NASA proposes to develop and to launch a roving long-range, long-duration science laboratory that will be a major leap in surface measurements and pave the way for a future sample return mission. NASA is studying options to launch this mobile science laboratory mission as early as 2009. Some advanced surface navigation technologies may be needed to attain mission goals.
This task will develop, test and validate the components and integrated system concepts for rover navigation. These components include localization algorithms, local/global path planning, local/global obstacle detection/avoidance, and global path planning, among others. The main focus of this task is testing and validation, but some development will occur on an as needed basis as dictated by the MSL project. Testing and validation will be achieved using a combination of simulation and field environments, with simulated testing preceding the field deployment.
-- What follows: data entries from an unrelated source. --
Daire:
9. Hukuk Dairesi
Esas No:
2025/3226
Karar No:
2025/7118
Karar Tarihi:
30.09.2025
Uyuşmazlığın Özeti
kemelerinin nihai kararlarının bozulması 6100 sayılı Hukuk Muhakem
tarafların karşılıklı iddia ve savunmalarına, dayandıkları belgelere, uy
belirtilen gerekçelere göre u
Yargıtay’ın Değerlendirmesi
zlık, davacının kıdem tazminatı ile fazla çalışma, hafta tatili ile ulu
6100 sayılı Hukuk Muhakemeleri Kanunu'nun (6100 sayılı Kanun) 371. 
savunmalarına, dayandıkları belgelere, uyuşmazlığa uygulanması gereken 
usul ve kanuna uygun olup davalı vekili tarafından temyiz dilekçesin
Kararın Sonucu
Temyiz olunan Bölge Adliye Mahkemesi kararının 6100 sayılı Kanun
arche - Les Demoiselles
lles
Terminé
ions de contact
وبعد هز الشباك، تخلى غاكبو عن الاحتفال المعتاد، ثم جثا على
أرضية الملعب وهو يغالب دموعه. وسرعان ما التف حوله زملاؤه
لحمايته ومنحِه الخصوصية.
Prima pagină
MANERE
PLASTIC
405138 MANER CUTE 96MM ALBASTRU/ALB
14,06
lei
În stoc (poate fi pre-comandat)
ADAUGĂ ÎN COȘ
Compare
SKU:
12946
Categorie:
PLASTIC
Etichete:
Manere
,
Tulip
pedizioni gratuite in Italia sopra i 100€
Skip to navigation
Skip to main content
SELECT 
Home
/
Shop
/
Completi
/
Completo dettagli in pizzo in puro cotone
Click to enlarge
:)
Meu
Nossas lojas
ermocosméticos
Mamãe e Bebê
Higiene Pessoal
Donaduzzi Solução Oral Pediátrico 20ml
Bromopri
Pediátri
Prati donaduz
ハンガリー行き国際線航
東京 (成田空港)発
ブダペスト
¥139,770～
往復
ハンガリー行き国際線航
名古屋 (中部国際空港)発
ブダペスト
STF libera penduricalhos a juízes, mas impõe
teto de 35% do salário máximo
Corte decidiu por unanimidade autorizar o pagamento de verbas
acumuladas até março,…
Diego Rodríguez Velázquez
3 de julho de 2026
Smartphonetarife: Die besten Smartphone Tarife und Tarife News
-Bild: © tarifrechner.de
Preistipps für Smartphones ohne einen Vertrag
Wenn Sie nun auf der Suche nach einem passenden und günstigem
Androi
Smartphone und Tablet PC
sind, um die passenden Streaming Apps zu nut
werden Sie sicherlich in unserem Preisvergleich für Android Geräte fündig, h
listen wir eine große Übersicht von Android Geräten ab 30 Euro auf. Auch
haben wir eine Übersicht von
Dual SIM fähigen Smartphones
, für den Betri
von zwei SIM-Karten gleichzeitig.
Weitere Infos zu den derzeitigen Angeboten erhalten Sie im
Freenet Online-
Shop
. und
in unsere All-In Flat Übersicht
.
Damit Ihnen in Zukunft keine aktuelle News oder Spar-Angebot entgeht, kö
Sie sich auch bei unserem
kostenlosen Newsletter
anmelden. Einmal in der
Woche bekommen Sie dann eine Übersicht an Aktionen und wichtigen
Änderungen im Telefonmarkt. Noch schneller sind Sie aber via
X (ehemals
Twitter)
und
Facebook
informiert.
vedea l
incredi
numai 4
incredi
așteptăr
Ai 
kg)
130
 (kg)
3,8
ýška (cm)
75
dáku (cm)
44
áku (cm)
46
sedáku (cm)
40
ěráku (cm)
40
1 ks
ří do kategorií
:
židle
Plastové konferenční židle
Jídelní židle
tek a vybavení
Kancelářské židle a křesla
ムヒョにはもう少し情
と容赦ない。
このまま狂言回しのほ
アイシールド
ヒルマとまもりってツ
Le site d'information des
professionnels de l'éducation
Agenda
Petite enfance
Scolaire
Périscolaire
During FY06, this task will continue Mars Exploration Rover (MER, 2003 launch) GESTALT navigation assessment, this time on non-zero slope terrain with varying densities of rock size-frequency distributions as dictated by Mars Science Laboratory (MSL, 2009 launch) Surface Mobility Requirements, i.e., on slopes up to 30 degrees and in rock fields with percent coverages up to 20%. In addition, updated visual odometry (VO) will be integrated into the rover sofftware and MER GESTALT will be tested in the above described terrains with and without VO active to allow comparison of performance with and without VO motion estimation updates.